Je me souviens de toutes ses premières fois comme si c’était hier. Je me souviens de son premier lièvre. Chez nous, le lièvre n’est pas ouvert tous les jours et l’on ne peut le tirer que dans certaines conditions comme le fait d’être en dehors de la plaine. Chassant principalement en plaine je peux vous dire que dans 99% des cas les lièvres qu’elle m’a fait voir, je n’avais pas pu lui en tirer un seul. A l’arrêt dans des herbes hautes au fond d‘un petit ruisseau pour une fois j’étais dans une zone où j’avais le droit de le tirer ! Pensant que c’était un faisan ou un perdreau bloqué dans les herbes, je m’étais avancé à son contact quand j’ai entendu « pvouuff ». Surpris, n‘ayant pas de visibilité au-delà de 6-7m voulant absolument lui tirer, j’ai envoyé mon coup de 6 au coup d’épaule. A 6-7m m’ont coup avait quasiment fait balle et je l’avais littéralement décalotté. Ma chienne qui était allé le chercher me la rapporté mais elle s’était mise dans un état… Couverte de sang sur les pates avant et sur le cou c’était à prendre peur, mais quel plaisir de la voir avec son lièvre en travers de la gueule.

Je me souviens aussi de son premier « bobo ». Sentant quelque chose elle était rentrée dans des ronces et descendu au fond d’un ruisseau. Après avoir brassé le fond du ruisseau je l’ai entendu couiner. Malgré mes appels je l’entendais encore couiner. Comprenant que ce n’était pas normal j’ai donc sortit le canif et je suis rentré dans les ronces et les buissons à fond la caisse. Arrivé en bas je l’ai trouvé dans un trou, de l’eau jusqu’à la gueule et la patte coincé au fond du trou. En m’allongeant sur le sol, j’ai réussi à lui décoincer la patte et à la sortir du trou mais mon pantalon et ma veste n’y auront pas résisté. Si le jour même tout allez bien le lendemain elle ne pouvait presque pas poser sa patte alors on l’a amené chez le vétérinaire. Sa patte ne se sera jamais vraiment soignée et elle aura toujours été fragilisée. Mais cela ne l’a jamais empêché de chasser.

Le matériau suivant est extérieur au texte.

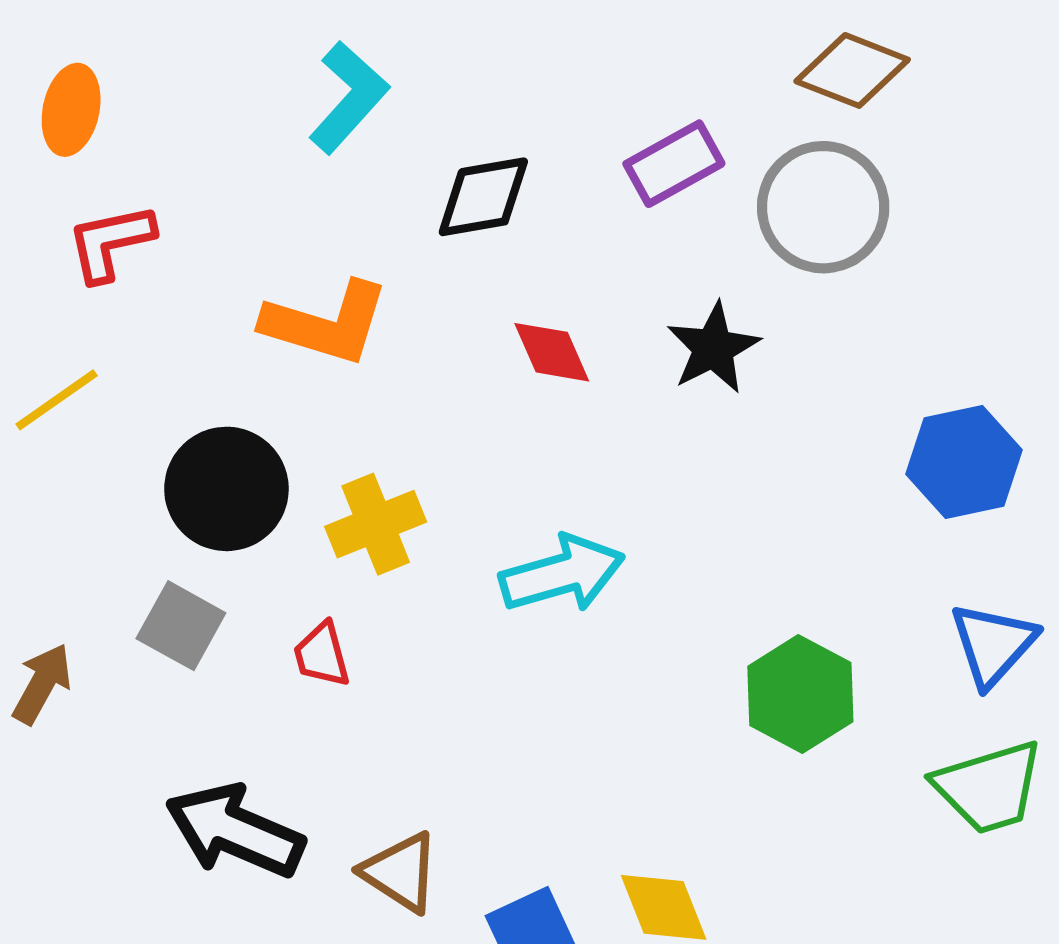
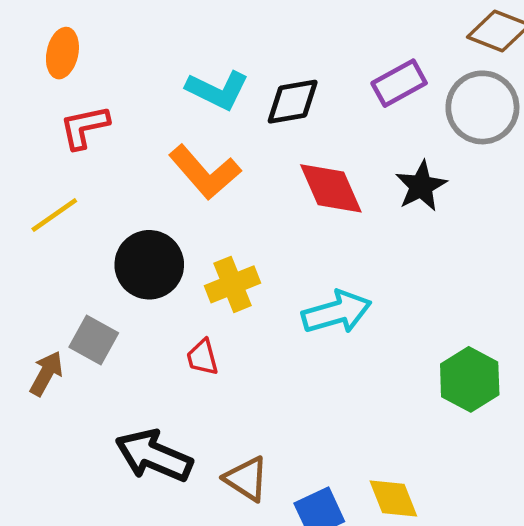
cyan L-shape: (349, 97) -> (217, 90), moved, turned 74
orange L-shape: (326, 323) -> (205, 172), turned 32
red diamond: (552, 352) -> (331, 188), size x1.5
gray square: (181, 626) -> (94, 340), moved

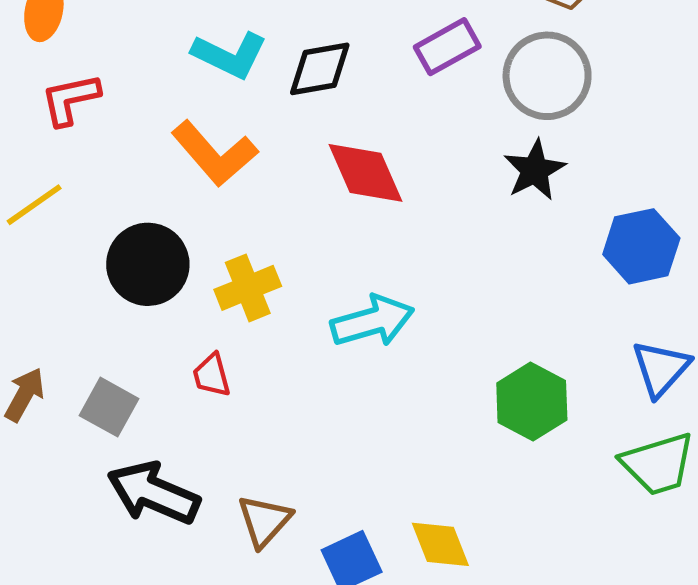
black star: (421, 186) -> (535, 170), moved
gray square: (94, 340) -> (109, 407), moved
brown triangle: (246, 479) -> (264, 521), turned 39

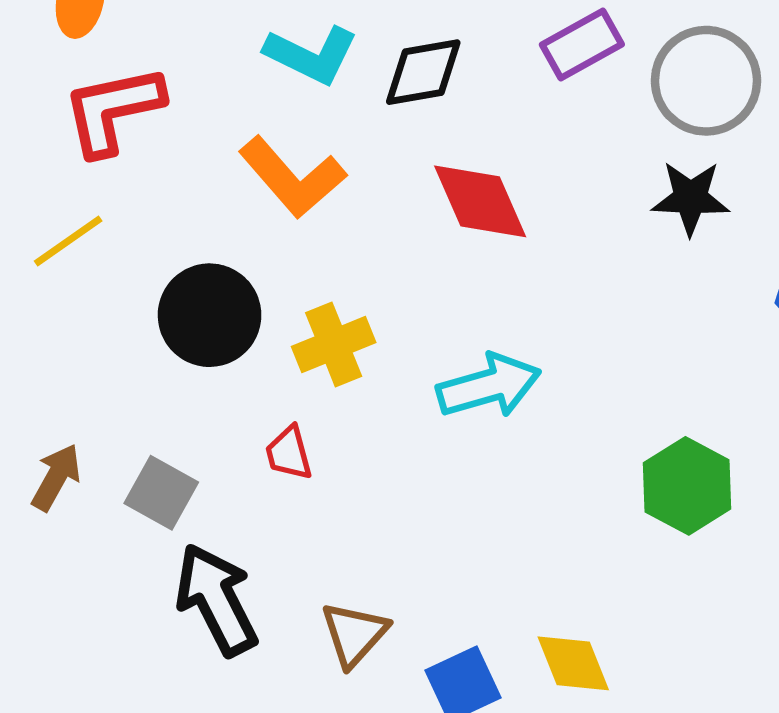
red L-shape: (70, 99) -> (113, 110), size x1.4
black star: (535, 170) -> (690, 198), turned 30
black arrow: (153, 493) -> (216, 600), turned 40

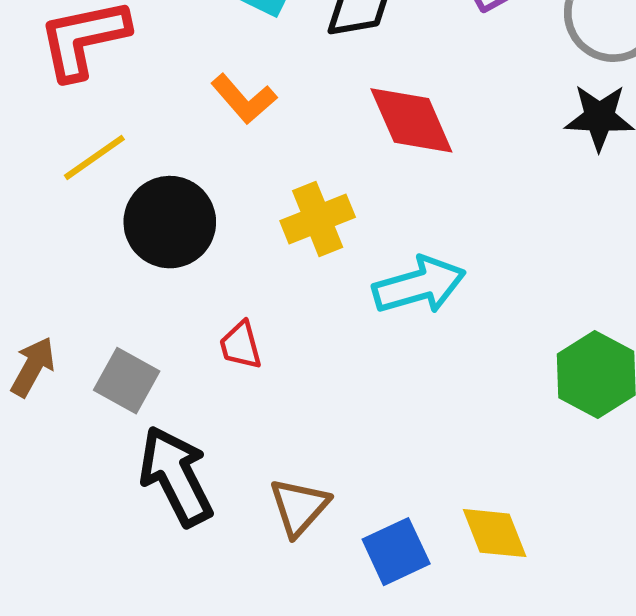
orange L-shape: (292, 177) -> (244, 99), size x0.7
yellow line: (68, 241) -> (94, 157), moved
yellow cross: (334, 344) -> (318, 219), moved

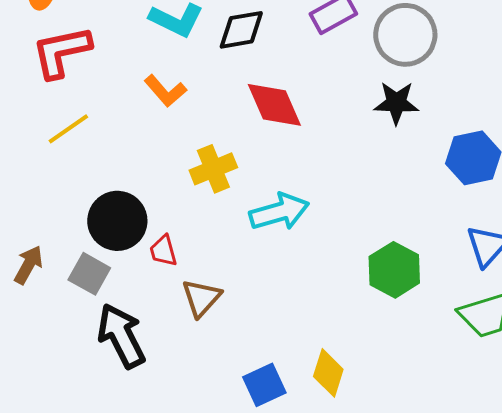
black circle: (170, 222) -> (117, 221), moved
brown triangle: (299, 507) -> (201, 298), moved
yellow diamond: (495, 533) -> (328, 373), turned 39

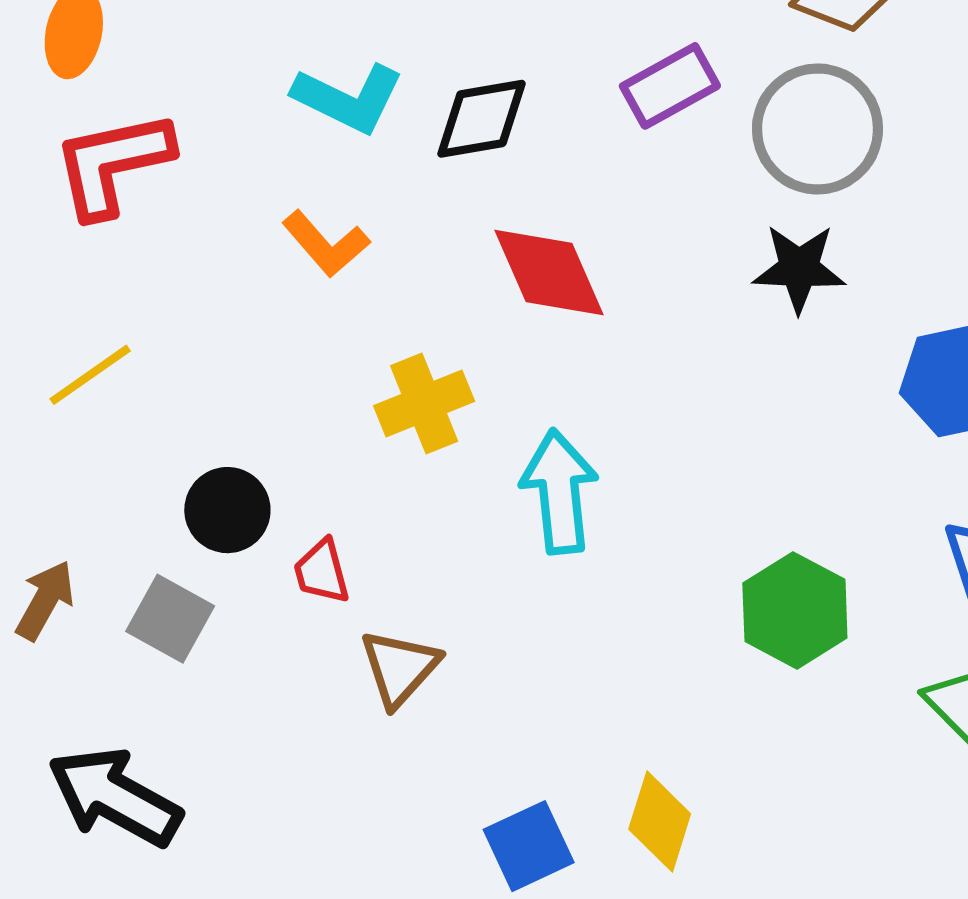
yellow line: (68, 129) -> (90, 375), moved
cyan arrow: (279, 212) -> (559, 492), turned -80
black circle: (117, 221) -> (227, 510), size x0.7
black arrow: (121, 336) -> (115, 797), moved, turned -34

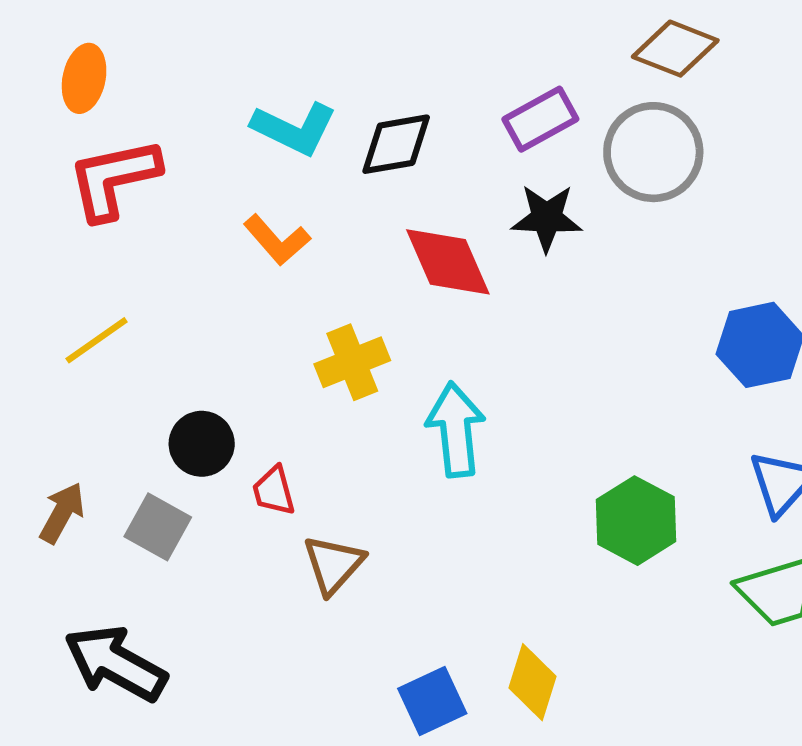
black star: (799, 268) -> (547, 218), moved

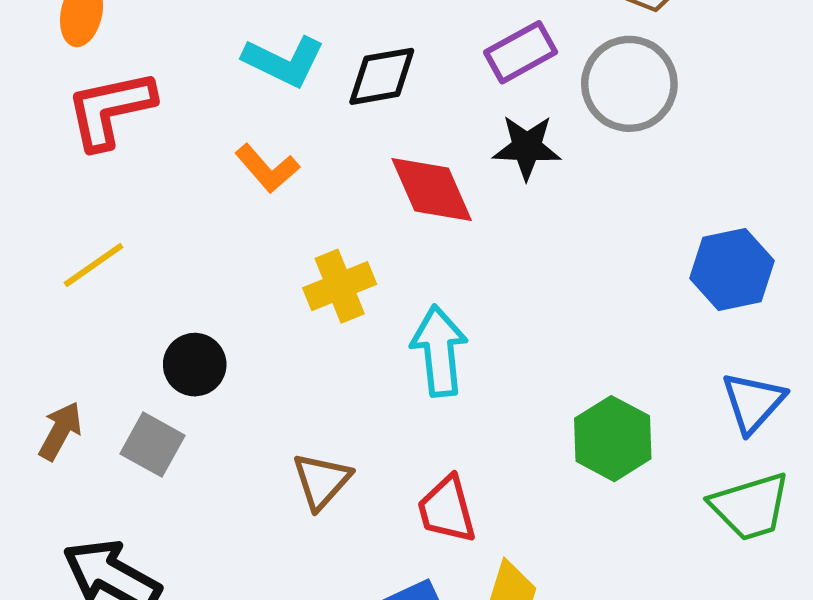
red trapezoid: (274, 491) -> (447, 509), moved, size x1.4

Je me souviens d’un jour où il y avait eu un lâcher de faisan. Je chassais avec mon père. Ce jour-là, ce fut un véritable festival. Elle nous gratifia de nombreux arrêts alors que nous rentrions à la voiture, Tidjie commença à rentrer dans les ronces. Comprenant tout de suite le pourquoi j’ai tout fait pour éviter qu’elle n’y rentre. J’ai même essayé de la bluffer en mettant un faisan au sol et en tirant un coup en l’air. Forcément elle est venue, a senti le faisan mais la laissé sur place et est retourné dans les ronces malgré mes appels. Le problème c’est qu’avec un faisan dans des ronces il arriva ce qui devait arriver : elle en sortit avec le faisan en travers de la gueule sans que nous ayons tiré un coup de fusil nous faisant franchir la barre autorisée des 2 faisans par jour et par personne…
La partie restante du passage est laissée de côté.